WHAT YOU ARE ASKED TO DO:
Find the number of lines below in which the word "will" occurs. Write only that number.
****
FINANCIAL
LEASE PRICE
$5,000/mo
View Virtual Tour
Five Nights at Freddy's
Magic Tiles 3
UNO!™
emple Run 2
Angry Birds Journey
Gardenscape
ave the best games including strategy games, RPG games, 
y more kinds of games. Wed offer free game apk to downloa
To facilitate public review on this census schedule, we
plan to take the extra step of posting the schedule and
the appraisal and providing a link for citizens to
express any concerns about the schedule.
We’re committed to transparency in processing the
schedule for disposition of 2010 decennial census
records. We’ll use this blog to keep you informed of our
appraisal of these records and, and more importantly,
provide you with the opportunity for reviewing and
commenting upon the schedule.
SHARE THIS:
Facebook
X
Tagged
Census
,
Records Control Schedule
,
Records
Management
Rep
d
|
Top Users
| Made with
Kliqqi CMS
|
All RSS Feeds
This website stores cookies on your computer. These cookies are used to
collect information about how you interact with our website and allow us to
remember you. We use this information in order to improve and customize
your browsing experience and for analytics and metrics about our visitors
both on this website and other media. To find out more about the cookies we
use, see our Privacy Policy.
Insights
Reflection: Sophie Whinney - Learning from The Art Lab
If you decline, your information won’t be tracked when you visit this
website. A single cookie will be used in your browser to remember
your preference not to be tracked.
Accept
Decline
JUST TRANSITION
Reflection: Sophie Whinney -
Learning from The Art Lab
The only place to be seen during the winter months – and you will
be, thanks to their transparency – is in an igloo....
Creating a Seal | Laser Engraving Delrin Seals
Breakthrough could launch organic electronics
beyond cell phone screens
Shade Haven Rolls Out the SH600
****
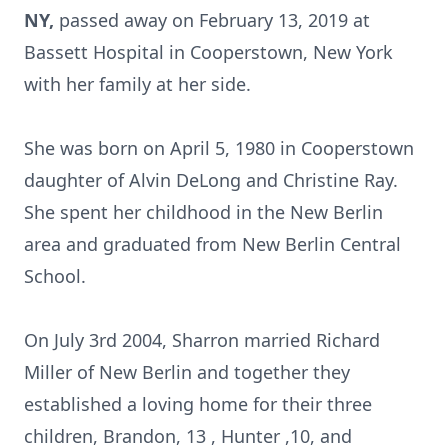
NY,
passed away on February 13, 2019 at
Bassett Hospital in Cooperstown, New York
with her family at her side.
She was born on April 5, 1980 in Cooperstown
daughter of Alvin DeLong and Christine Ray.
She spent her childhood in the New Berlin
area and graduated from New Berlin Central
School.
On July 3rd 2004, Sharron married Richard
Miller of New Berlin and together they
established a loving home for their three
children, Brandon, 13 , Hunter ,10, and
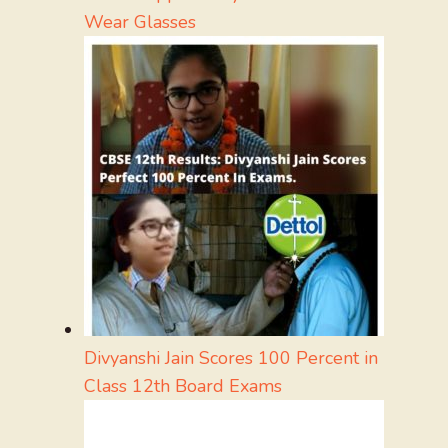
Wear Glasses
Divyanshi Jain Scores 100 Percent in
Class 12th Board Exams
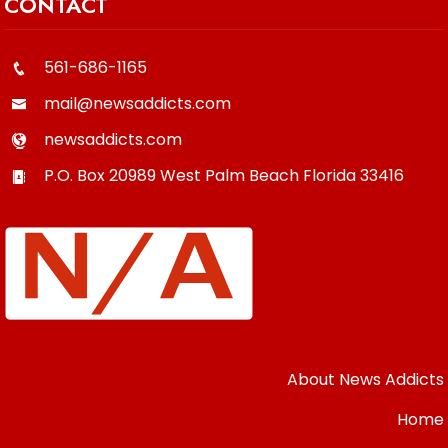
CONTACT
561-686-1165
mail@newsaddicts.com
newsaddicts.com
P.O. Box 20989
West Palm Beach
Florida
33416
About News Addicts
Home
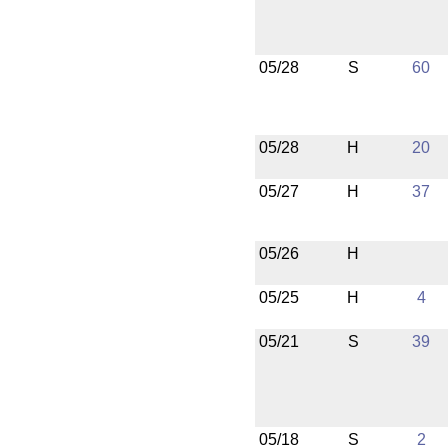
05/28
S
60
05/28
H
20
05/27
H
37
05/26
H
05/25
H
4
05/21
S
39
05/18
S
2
****
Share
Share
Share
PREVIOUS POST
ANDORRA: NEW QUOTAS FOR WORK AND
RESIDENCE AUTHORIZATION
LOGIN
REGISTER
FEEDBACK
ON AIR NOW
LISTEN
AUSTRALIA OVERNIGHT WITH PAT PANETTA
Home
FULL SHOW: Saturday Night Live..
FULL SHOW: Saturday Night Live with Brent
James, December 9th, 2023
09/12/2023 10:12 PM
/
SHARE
****
COMPLETED EXERCISE:
2